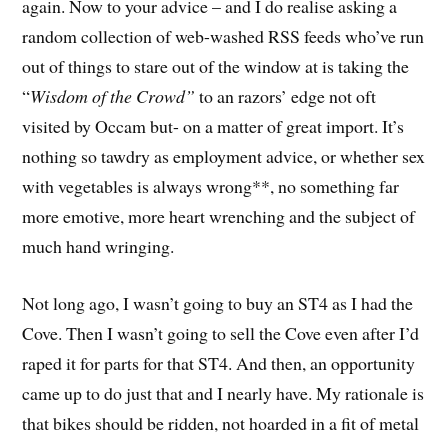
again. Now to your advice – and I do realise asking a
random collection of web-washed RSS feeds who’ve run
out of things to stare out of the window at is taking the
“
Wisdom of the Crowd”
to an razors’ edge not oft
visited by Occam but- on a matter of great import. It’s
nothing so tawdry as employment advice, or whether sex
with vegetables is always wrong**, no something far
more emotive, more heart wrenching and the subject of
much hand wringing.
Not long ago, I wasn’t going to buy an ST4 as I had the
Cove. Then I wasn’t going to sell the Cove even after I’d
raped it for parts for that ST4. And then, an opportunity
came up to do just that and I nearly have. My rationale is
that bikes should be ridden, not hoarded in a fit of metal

◆ ◆ ◆

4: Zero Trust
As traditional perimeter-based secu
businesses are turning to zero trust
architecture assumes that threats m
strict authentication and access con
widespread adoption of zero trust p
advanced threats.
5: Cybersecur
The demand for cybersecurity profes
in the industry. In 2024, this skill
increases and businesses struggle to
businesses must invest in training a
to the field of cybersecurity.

◆ ◆ ◆

WORK ITEM:
What is needed is an exact copy of the lines above, from the one containing "increases and businesses struggle to" through the one containing "to the field of cybersecurity.", with nothing added.

OUTPUT FOR THIS EXERCISE:
increases and businesses struggle to
businesses must invest in training a
to the field of cybersecurity.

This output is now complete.